Other (Non-Herpes) Viruses The diagnosis of pneumonia in HSC transplant recipients poses special problems. Because patients have undergone treatment with multiple chemotherapeutic agents and sometimes irradiation, their differential diagnosis should include—in addition to bacterial and fungal pneumonia—CMV pneumonitis, pneumonia of other viral etiologies, parasitic pneumonia, diffuse alveolar hemorrhage, and chemical- or radiation-associated pneumonitis. Since fungi and viruses (e.g., influenza A and B viruses, respiratory syncytial virus [RSV], parainfluenza virus [types 1–4], adenovirus, enterovirus, bocavirus, human metapneumovirus, coronavirus, and rhinovirus [increasingly detected by multiplex PCR]) also can cause pneumonia in this setting, it is important to obtain a specific diagnosis. Diagnostic modalities include Gram’s stain, microbiologic culture, antigen testing, and—increasingly—multipathogen PCR and mass spectrometry assays. M. tuberculosis has been an uncommon cause of pneumonia among HSC transplant recipients in Western countries (accounting for <0.1–0.2% of cases) but is common in Hong Kong (5.5%) and in countries where the prevalence of tuberculosis is high. The recipient’s exposure history is clearly critical in an assessment of posttransplantation infections.
Both RSV and parainfluenza viruses, particularly type 3, can cause severe or even fatal pneumonia in HSC transplant recipients. Infections with both of these agents sometimes occur as disastrous nosocomial epidemics. Therapy with palivizumab or ribavirin for RSV infection remains controversial. New agents, some host-directed, are under study. Influenza also occurs in HSC transplant recipients and generally mirrors the presence of infection in the community. Progression to pneumonia is more common when infection occurs early after transplantation and when the recipient is lymphopenic. The neuraminidase inhibitors oseltamivir (oral) and zanamivir (aerosolized) are active against both influenza A virus and influenza B virus and are a reasonable treatment option. Parenteral forms of neuraminidase inhibitors such as peramivir (intravenous) and several new oral agents remain in trial status. An important preventive measure is immunization of household members, hospital staff members, and other frequent contacts. Adenoviruses can be isolated from HSC transplant recipients at rates varying from 5% to ≥18%. Like CMV infection, adenovirus infection usually occurs in the first to third month after transplantation and is often asymptomatic, although pneumonia, hemorrhagic cystitis/nephritis, severe gastroenteritis with hemorrhage, and fatal disseminated infection have been reported and may be strain-specific. A role for cidofovir therapy has been suggested, but the efficacy of this agent in adenovirus infection remains to be determined. Banked virus-specific T cell therapy is under study for adenovirus infection (as well as for CMV and EBV infections).

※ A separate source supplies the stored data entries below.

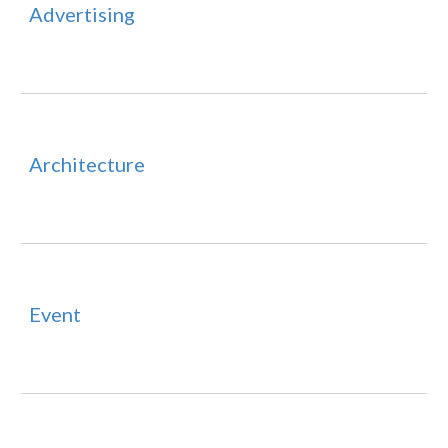
Advertising
Architecture
Event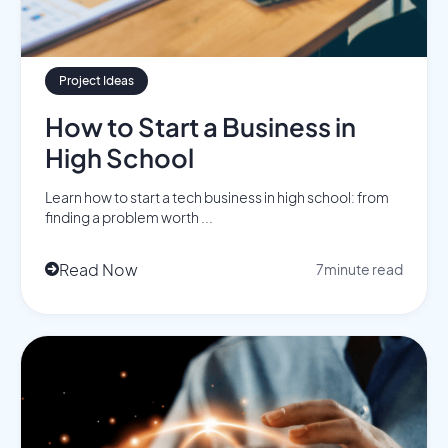
Project Ideas
How to Start a Business in
High School
Learn how to start a tech business in high school: from
finding a problem worth ...
Read Now
7
minute read
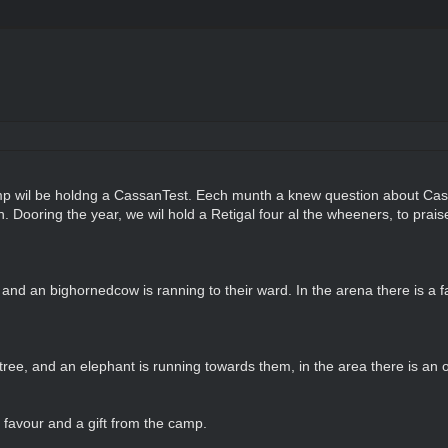
 wil be holdng a CassanTest. Eech munth a knew question about Cassan
. Dooring the year, we wil hold a Retigal four al the wheeners, to praise
nd an bighornedcow is ranning to their ward. In the arena there is a fat
ree, and an elephant is running towards them, in the area there is an or
favour and a gift from the camp.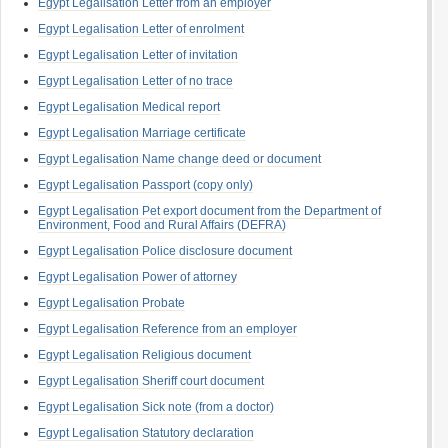
Egypt Legalisation Letter from an employer
Egypt Legalisation Letter of enrolment
Egypt Legalisation Letter of invitation
Egypt Legalisation Letter of no trace
Egypt Legalisation Medical report
Egypt Legalisation Marriage certificate
Egypt Legalisation Name change deed or document
Egypt Legalisation Passport (copy only)
Egypt Legalisation Pet export document from the Department of
Environment, Food and Rural Affairs (DEFRA)
Egypt Legalisation Police disclosure document
Egypt Legalisation Power of attorney
Egypt Legalisation Probate
Egypt Legalisation Reference from an employer
Egypt Legalisation Religious document
Egypt Legalisation Sheriff court document
Egypt Legalisation Sick note (from a doctor)
Egypt Legalisation Statutory declaration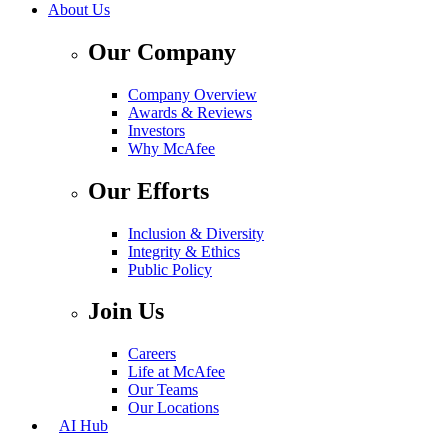
About Us
Our Company
Company Overview
Awards & Reviews
Investors
Why McAfee
Our Efforts
Inclusion & Diversity
Integrity & Ethics
Public Policy
Join Us
Careers
Life at McAfee
Our Teams
Our Locations
AI Hub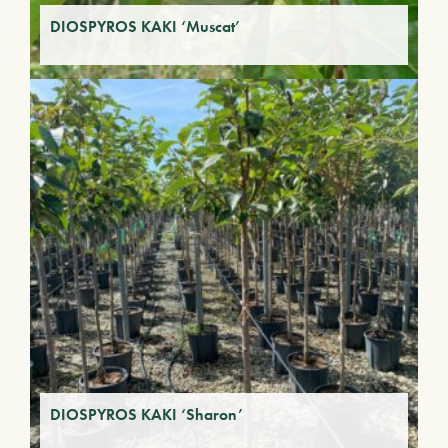
DIOSPYROS KAKI ‘Muscat’
DIOSPYROS KAKI ‘Sharon’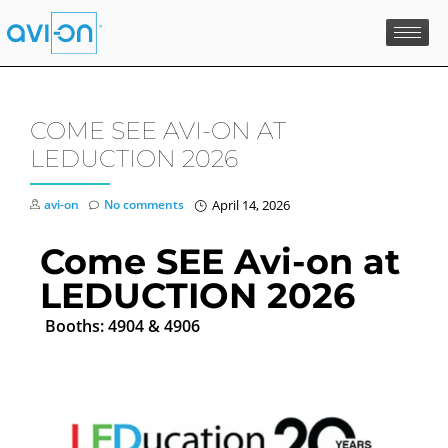
Skip
to
content
COME SEE AVI-ON AT
LEDUCTION 2026
avi-on
No comments
April 14, 2026
Come SEE Avi-on at
LEDUCTION 2026
Booths: 4904 & 4906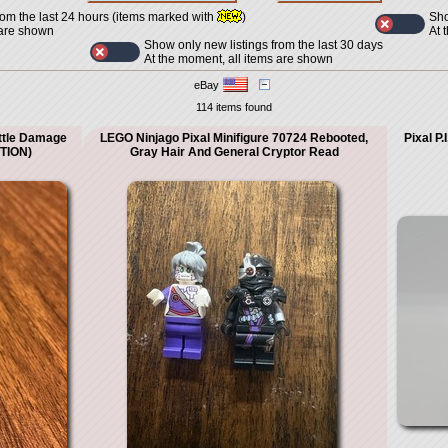
Sho
rom the last 24 hours (items marked with
)
At 
 are shown
Show only new listings from the last 30 days
At the moment, all items are shown
eBay
114 items found
ttle Damage
LEGO Ninjago Pixal Minifigure 70724 Rebooted,
Pixal P
PTION)
Gray Hair And General Cryptor Read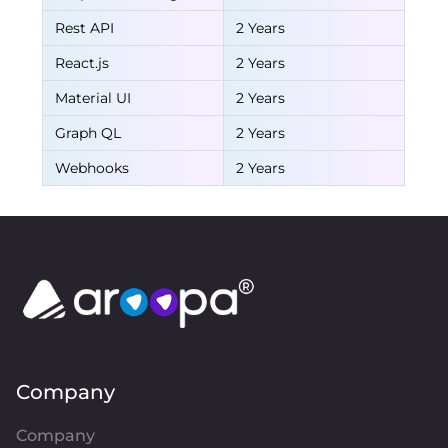
Rest API
2 Years
React.js
2 Years
Material UI
2 Years
Graph QL
2 Years
Webhooks
2 Years
Company
Company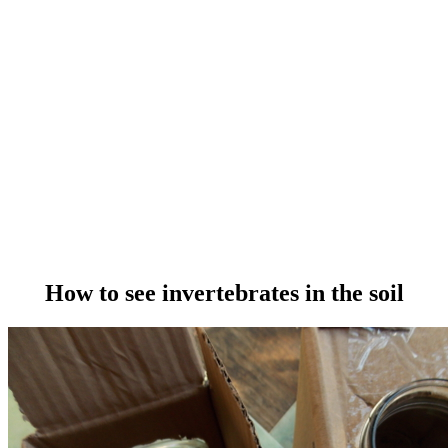
How to see invertebrates in the soil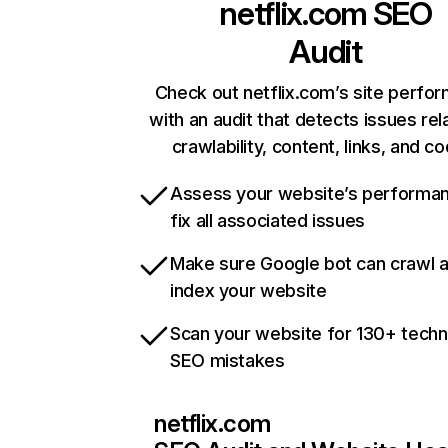
netflix.com
SEO
Audit
Check out netflix.com’s site perfo
with an audit that detects issues rel
crawlability, content, links, and c
Assess your website’s performa
fix all associated issues
Make sure Google bot can crawl 
index your website
Scan your website for 130+ techn
SEO mistakes
netflix.com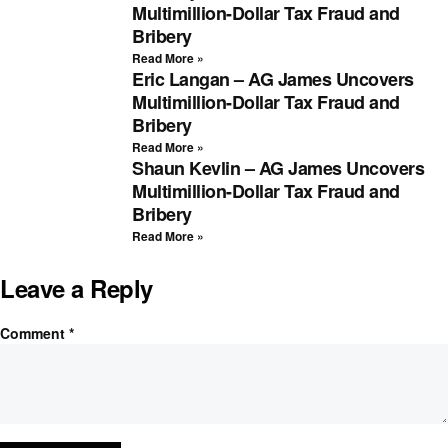
Multimillion-Dollar Tax Fraud and
Bribery
Read More »
Eric Langan – AG James Uncovers
Multimillion-Dollar Tax Fraud and
Bribery
Read More »
Shaun Kevlin – AG James Uncovers
Multimillion-Dollar Tax Fraud and
Bribery
Read More »
Leave a Reply
Comment
*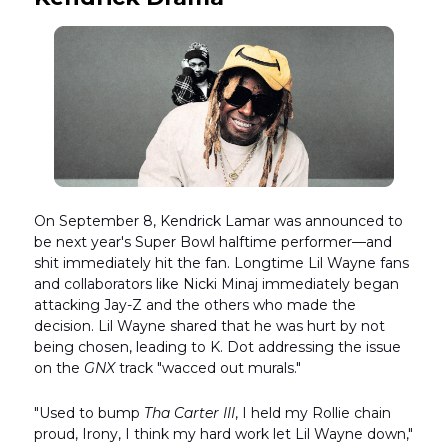
On September 8, Kendrick Lamar was announced to
be next year's Super Bowl halftime performer—and
shit immediately hit the fan. Longtime Lil Wayne fans
and collaborators like Nicki Minaj immediately began
attacking Jay-Z and the others who made the
decision. Lil Wayne shared that he was hurt by not
being chosen, leading to K. Dot addressing the issue
on the
GNX
track "wacced out murals."
"Used to bump
Tha Carter III
, I held my Rollie chain
proud, Irony, I think my hard work let Lil Wayne down,"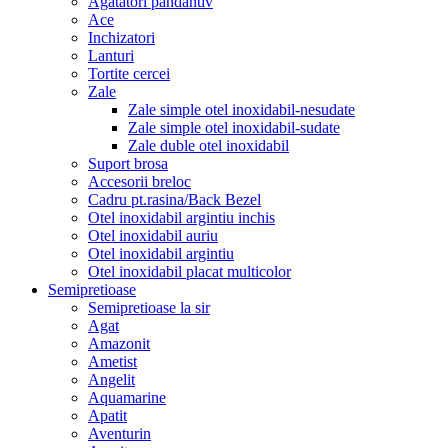
Agatatori pandantiv
Ace
Inchizatori
Lanturi
Tortite cercei
Zale
Zale simple otel inoxidabil-nesudate
Zale simple otel inoxidabil-sudate
Zale duble otel inoxidabil
Suport brosa
Accesorii breloc
Cadru pt.rasina/Back Bezel
Otel inoxidabil argintiu inchis
Otel inoxidabil auriu
Otel inoxidabil argintiu
Otel inoxidabil placat multicolor
Semipretioase
Semipretioase la sir
Agat
Amazonit
Ametist
Angelit
Aquamarine
Apatit
Aventurin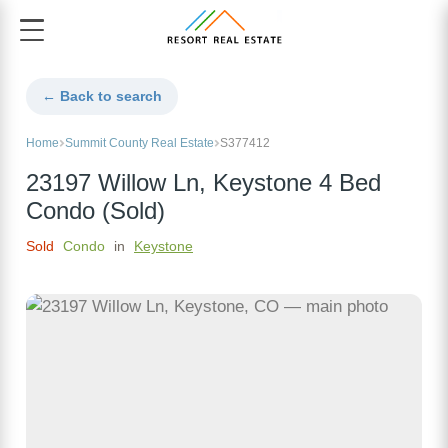
← Back to search
Home
Summit County Real Estate
S377412
23197 Willow Ln, Keystone 4 Bed
Condo (Sold)
Sold
Condo
in
Keystone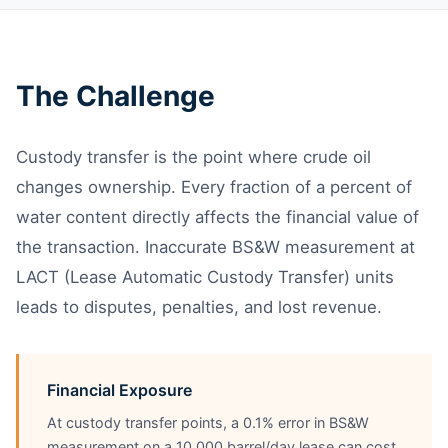
The Challenge
Custody transfer is the point where crude oil
changes ownership. Every fraction of a percent of
water content directly affects the financial value of
the transaction. Inaccurate BS&W measurement at
LACT (Lease Automatic Custody Transfer) units
leads to disputes, penalties, and lost revenue.
Financial Exposure
At custody transfer points, a 0.1% error in BS&W
measurement on a 10,000 barrel/day lease can cost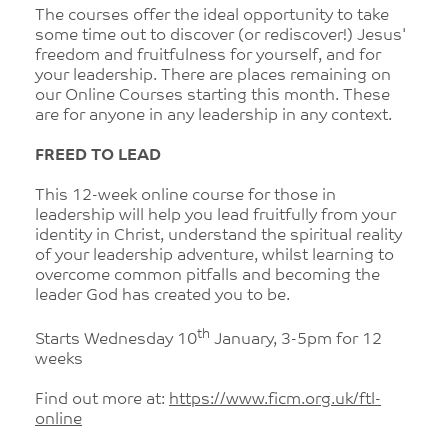
The courses offer the ideal opportunity to take
some time out to discover (or rediscover!) Jesus'
freedom and fruitfulness for yourself, and for
your leadership. There are places remaining on
our Online Courses starting this month. These
are for anyone in any leadership in any context.
FREED TO LEAD
This 12-week online course for those in
leadership will help you lead fruitfully from your
identity in Christ, understand the spiritual reality
of your leadership adventure, whilst learning to
overcome common pitfalls and becoming the
leader God has created you to be.
th
Starts Wednesday 10
January, 3-5pm for 12
weeks
Find out more at:
https://www.ficm.org.uk/ftl-
online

Although diverse respiratory viruses can sometimes cause severe pneumonia and respiratory failure in HSC transplant recipients, mild or even asymptomatic infection may be more common. For example, rhinoviruses and coronaviruses are frequent co-pathogens in HSC transplant recipients; however, whether they independently contribute to significant pulmonary infection is not known. At present, the overall contribution of these viral respiratory pathogens to the burden of lower respiratory tract disease in HSC transplant recipients requires further study. Infections with parvovirus B19 (presenting as anemia or occasionally as pancytopenia) and disseminated enteroviruses (sometimes fatal) can occur. Parvovirus B19 infection can be treated with IVIg (Chap. 221).
Rotaviruses are a cause of gastroenteritis in HSC transplant recipients, more frequently in children. Norovirus is a common cause of vomiting and diarrhea, and symptoms can be prolonged in HSC recipients. The polyomavirus BK virus is found at high titers in the urine of patients who are profoundly immunosuppressed. BK viruria may be associated with hemorrhagic cystitis in these patients. In contrast to its incidence among patients with impaired T cell function due to AIDS (4–5%), progressive multifocal leukoencephalopathy caused by the related JC virus is relatively rare among HSC transplant recipients (Chap. 164). When transmitted by mosquitoes or by blood transfusion, WNV can cause encephalitis and death after HSC transplantation.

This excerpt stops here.